** Opening SUPPLIED INFORMATION block **

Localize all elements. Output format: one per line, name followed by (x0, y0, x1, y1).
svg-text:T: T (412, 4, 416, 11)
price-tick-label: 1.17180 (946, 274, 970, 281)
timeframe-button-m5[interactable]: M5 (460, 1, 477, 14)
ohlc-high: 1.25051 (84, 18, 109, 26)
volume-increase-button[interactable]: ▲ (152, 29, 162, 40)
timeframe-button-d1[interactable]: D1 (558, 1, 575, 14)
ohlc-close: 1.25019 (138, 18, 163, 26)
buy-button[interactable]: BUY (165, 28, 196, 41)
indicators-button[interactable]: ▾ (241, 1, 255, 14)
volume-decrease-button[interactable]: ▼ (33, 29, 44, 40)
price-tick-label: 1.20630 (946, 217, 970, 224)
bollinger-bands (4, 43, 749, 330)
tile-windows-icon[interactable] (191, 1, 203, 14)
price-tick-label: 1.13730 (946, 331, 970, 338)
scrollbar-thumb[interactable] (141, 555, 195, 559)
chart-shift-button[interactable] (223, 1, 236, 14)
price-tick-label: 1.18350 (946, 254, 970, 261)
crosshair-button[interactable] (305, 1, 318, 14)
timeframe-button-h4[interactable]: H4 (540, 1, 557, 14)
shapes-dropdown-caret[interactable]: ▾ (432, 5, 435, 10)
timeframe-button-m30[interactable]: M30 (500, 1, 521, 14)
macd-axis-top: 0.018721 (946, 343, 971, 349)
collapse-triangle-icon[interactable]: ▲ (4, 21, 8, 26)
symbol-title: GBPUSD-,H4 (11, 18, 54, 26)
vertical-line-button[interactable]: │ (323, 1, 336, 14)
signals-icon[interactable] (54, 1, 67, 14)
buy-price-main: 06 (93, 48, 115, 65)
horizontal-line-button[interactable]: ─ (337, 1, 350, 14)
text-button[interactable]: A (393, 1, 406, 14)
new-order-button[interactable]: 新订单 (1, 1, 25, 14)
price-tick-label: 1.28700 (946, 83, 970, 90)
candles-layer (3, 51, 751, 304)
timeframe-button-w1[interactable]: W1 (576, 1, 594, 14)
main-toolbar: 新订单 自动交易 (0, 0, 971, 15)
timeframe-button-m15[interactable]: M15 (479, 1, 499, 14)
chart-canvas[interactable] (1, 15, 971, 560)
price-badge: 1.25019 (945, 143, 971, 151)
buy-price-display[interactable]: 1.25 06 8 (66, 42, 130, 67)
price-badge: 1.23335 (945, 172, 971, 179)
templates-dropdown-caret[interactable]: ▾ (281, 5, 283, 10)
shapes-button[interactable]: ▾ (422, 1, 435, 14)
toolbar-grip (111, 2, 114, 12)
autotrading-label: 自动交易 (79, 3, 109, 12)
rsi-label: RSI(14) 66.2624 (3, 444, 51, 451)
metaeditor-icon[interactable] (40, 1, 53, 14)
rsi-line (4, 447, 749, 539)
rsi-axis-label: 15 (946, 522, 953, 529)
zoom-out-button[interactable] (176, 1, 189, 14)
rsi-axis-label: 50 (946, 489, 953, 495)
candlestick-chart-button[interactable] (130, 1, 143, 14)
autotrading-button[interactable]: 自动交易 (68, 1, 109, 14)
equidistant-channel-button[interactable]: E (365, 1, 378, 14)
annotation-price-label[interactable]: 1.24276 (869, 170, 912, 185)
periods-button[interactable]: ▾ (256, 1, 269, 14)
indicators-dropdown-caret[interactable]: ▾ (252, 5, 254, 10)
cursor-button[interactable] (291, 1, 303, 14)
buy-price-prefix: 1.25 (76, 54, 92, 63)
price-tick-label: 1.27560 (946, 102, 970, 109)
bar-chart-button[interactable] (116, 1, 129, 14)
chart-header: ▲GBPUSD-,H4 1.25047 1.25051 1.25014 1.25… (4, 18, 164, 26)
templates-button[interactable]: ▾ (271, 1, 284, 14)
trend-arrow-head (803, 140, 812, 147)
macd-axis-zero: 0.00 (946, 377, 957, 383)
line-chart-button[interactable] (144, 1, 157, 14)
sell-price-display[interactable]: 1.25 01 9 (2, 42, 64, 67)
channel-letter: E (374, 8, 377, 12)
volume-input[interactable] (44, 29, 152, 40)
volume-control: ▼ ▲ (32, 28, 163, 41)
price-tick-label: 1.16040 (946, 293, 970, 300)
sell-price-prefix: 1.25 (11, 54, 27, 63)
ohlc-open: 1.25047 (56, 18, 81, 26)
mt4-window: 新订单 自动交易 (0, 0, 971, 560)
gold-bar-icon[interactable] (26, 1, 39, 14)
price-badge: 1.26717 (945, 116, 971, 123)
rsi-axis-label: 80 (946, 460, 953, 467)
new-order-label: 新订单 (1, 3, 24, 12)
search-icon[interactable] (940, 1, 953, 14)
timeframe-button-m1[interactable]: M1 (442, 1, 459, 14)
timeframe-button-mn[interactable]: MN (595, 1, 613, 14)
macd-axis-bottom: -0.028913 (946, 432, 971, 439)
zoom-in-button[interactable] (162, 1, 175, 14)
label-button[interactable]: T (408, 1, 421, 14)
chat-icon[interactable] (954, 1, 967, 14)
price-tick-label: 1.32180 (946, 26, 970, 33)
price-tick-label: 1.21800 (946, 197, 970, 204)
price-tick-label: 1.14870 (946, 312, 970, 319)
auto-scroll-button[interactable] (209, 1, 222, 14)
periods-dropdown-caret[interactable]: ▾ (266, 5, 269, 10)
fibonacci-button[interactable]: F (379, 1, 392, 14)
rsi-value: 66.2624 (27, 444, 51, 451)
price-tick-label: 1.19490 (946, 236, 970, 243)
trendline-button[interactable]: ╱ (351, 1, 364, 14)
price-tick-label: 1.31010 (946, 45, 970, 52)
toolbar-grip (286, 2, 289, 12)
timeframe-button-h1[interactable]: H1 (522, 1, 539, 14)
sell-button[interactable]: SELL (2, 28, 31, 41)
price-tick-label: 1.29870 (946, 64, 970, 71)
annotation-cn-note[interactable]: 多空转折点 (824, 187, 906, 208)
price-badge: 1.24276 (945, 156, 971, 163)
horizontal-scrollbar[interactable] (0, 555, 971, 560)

** Closing SUPPLIED INFORMATION block **
** Opening SUPPLIED INFORMATION block **

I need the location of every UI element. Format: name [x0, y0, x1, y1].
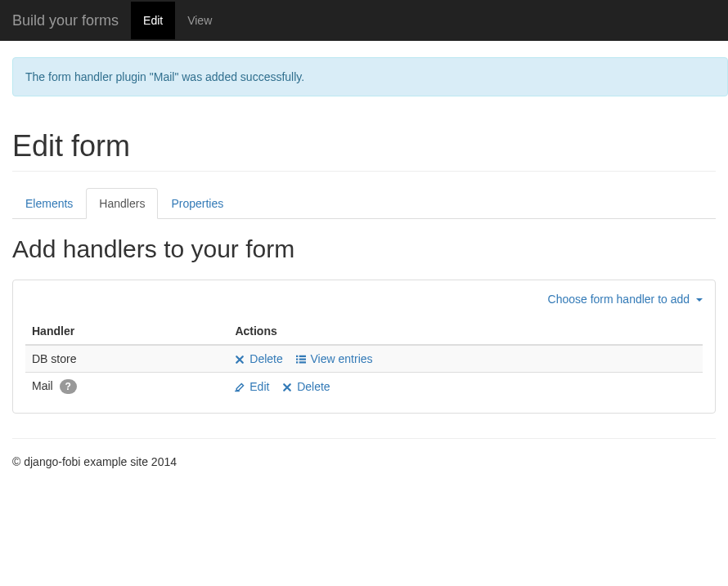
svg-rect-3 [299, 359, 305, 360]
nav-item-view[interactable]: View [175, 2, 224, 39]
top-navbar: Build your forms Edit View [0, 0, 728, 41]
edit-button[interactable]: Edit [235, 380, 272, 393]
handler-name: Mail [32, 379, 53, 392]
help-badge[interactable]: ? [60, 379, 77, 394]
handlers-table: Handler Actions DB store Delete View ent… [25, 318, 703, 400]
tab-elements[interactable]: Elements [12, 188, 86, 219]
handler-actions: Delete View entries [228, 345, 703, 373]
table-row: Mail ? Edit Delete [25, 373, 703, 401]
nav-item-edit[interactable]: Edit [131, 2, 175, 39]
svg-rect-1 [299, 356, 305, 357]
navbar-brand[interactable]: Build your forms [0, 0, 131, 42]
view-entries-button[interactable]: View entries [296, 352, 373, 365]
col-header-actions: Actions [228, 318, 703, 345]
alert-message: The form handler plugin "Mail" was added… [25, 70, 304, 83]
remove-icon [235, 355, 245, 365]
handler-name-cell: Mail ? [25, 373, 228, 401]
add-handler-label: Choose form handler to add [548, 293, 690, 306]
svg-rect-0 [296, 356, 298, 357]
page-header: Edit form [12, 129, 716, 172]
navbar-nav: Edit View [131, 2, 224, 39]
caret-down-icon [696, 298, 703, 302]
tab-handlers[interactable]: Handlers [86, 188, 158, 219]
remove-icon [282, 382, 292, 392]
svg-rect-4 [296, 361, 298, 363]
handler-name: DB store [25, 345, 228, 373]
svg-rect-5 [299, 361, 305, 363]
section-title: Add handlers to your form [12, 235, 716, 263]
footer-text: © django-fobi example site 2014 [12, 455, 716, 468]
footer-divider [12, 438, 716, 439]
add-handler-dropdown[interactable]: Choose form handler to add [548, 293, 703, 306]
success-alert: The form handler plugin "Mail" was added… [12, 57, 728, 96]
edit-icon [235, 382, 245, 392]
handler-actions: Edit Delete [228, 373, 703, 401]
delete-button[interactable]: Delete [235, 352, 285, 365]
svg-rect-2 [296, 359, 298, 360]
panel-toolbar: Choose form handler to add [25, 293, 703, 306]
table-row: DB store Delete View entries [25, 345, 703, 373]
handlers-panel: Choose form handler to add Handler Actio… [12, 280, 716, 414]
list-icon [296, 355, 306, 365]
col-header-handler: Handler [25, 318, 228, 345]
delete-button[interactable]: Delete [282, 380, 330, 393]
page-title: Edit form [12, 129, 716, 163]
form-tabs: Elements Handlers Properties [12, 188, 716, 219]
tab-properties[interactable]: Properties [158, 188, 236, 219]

** Closing SUPPLIED INFORMATION block **

• **YOUR OBJECTIVE**: Reproduce every line above containing "horizontal".

• **SOLVED EXERCISE**:
horizontal-line-button[interactable]: ─ (337, 1, 350, 14)
horizontal-scrollbar[interactable] (0, 555, 971, 560)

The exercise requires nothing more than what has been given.